Required action
Retype, exactly as written, every line from the one containing "Na bájném Radhošti" through the last line of the records below, both included; skip the pictures.

Available records
____________________
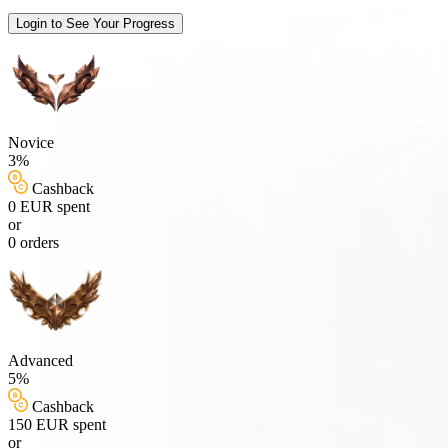
Login to See Your Progress
Novice
3%
Cashback
0 EUR spent
or
0 orders
Advanced
5%
Cashback
150 EUR spent
or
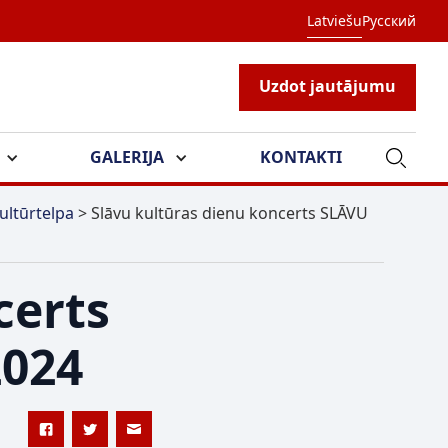
Latviešu
Русский
Uzdot jautājumu
GALERIJA
KONTAKTI
ultūrtelpa
>
Slāvu kultūras dienu koncerts SLĀVU
certs
2024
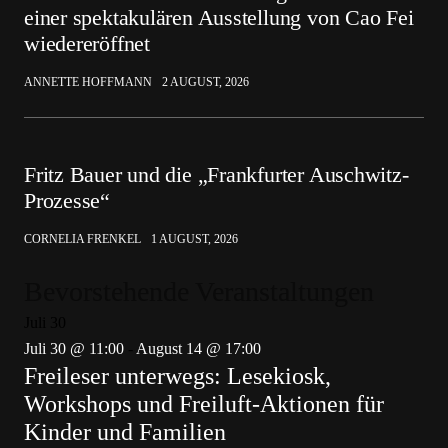
einer spektakulären Ausstellung von Cao Fei
wiedereröffnet
ANNETTE HOFFMANN
2 AUGUST, 2026
Fritz Bauer und die „Frankfurter Auschwitz-
Prozesse“
CORNELIA FRENKEL
1 AUGUST, 2026
Bevorstehende Veranstaltungen
Juli
30
Juli 30 @ 11:00
-
August 14 @ 17:00
Freileser unterwegs: Lesekiosk,
Workshops und Freiluft-Aktionen für
Kinder und Familien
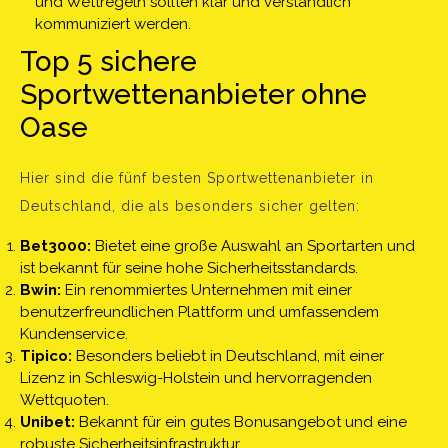
und Wettregeln sollten klar und verständlich
kommuniziert werden.
Top 5 sichere
Sportwettenanbieter ohne
Oase
Hier sind die fünf besten Sportwettenanbieter in
Deutschland, die als besonders sicher gelten:
Bet3000:
Bietet eine große Auswahl an Sportarten und
ist bekannt für seine hohe Sicherheitsstandards.
Bwin:
Ein renommiertes Unternehmen mit einer
benutzerfreundlichen Plattform und umfassendem
Kundenservice.
Tipico:
Besonders beliebt in Deutschland, mit einer
Lizenz in Schleswig-Holstein und hervorragenden
Wettquoten.
Unibet:
Bekannt für ein gutes Bonusangebot und eine
robuste Sicherheitsinfrastruktur.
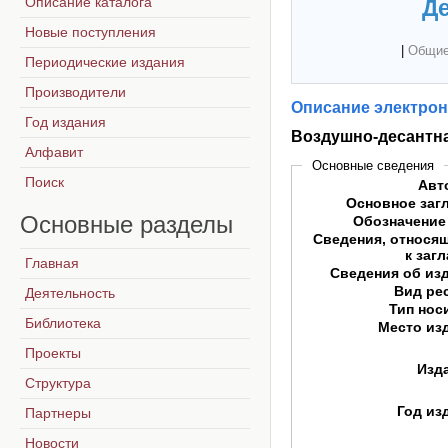
Описание каталога
Де
Новые поступления
|
Общие
Периодические издания
Производители
Описание электрон
Год издания
Воздушно-десантна
Алфавит
Основные сведения
Поиск
Авт
Основное заг
Основные
разделы
Обозначение
Сведения, относя
к заг
Главная
Сведения об из
Вид ре
Деятельность
Тип нос
Библиотека
Место из
Проекты
Изд
Структура
Год из
Партнеры
Новости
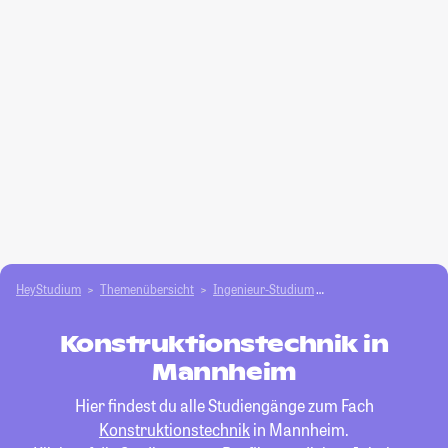
HeyStudium
Themenübersicht
Ingenieur-Studium
Konstruktionstechnik
Konstruktionstechnik in
Mannheim
Hier findest du alle Studiengänge zum Fach
Konstruktionstechnik
in Mannheim.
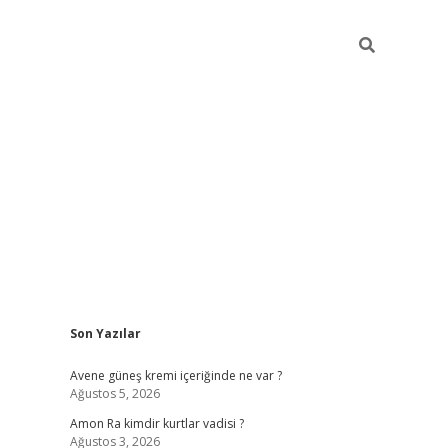
Sidebar
Son Yazılar
betexper güncel giri
Avene güneş kremi içeriğinde ne var ?
Ağustos 5, 2026
Amon Ra kimdir kurtlar vadisi ?
Ağustos 3, 2026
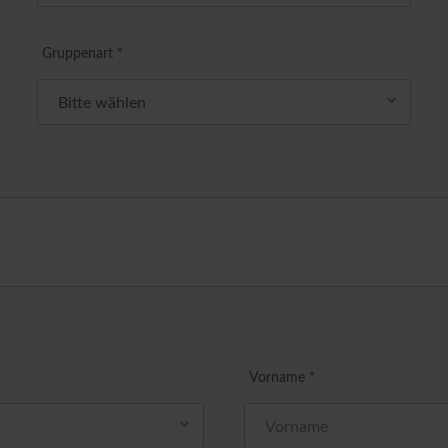
Gruppenart *
Vorname *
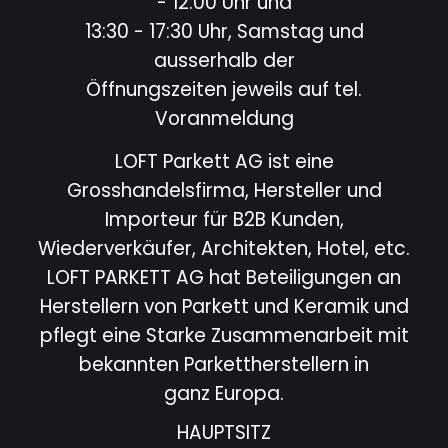
- 12:00 Uhr und
13:30 - 17:30 Uhr, Samstag und
ausserhalb der
Öffnungszeiten jeweils auf tel.
Voranmeldung
LOFT Parkett AG ist eine
Grosshandelsfirma, Hersteller und
Importeur für B2B Kunden,
Wiederverkäufer,
Architekten, Hotel,
etc.
LOFT PARKETT AG hat Beteiligungen an
Herstellern von Parkett und Keramik und
pflegt eine Starke
Zusammenarbeit mit
bekannten Parkettherstellern in
ganz Europa.
HAUPTSITZ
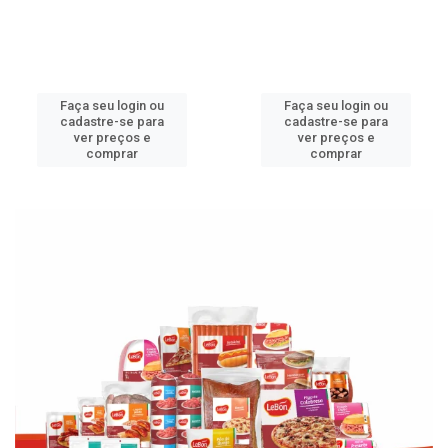
Faça seu login ou
Faça seu login ou
cadastre-se para
cadastre-se para
ver preços e
ver preços e
comprar
comprar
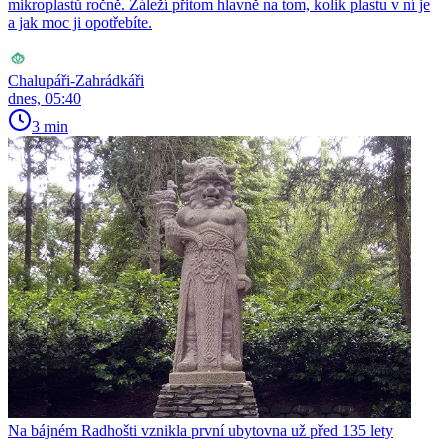
mikroplastů ročně. Záleží přitom hlavně na tom, kolik plastu v ní je
a jak moc ji opotřebíte.
Chalupáři-Zahrádkáři
dnes, 05:40
3 min
Na bájném Radhošti vznikla první ubytovna už před 135 lety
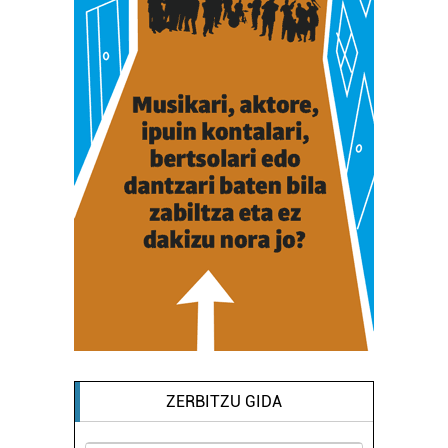
ZERBITZU GIDA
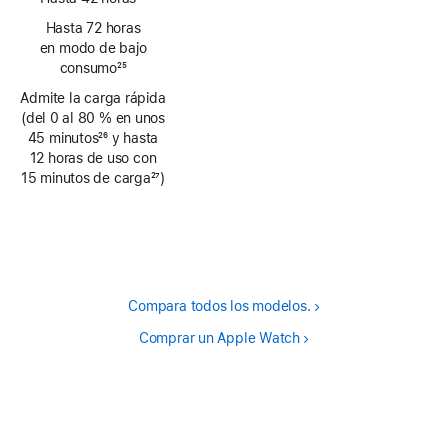
Nota
Hasta 72 horas
a
en modo de bajo
pie
consumo
25
de
Nota
Admite la carga rápida
página
a
(del 0 al 80 % en unos
pie
45 minutos
26
y hasta
de
Nota
12 horas de uso con
página
a
15 minutos de carga
27
)
pie
Nota
de
a
página
pie
de
página
Compara todos los modelos.
Comprar un Apple Watch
____________________
Written reply
Na bájném Radhošti vznikla první ubytovna už před 135 lety
ZERBITZU GIDA
Nota
Hasta 72 horas
a
en modo de bajo
pie
consumo
25
de
Nota
Admite la carga rápida
página
a
(del 0 al 80 % en unos
pie
45 minutos
26
y hasta
de
Nota
12 horas de uso con
página
a
15 minutos de carga
27
)
pie
Nota
de
a
página
pie
de
página
Compara todos los modelos.
Comprar un Apple Watch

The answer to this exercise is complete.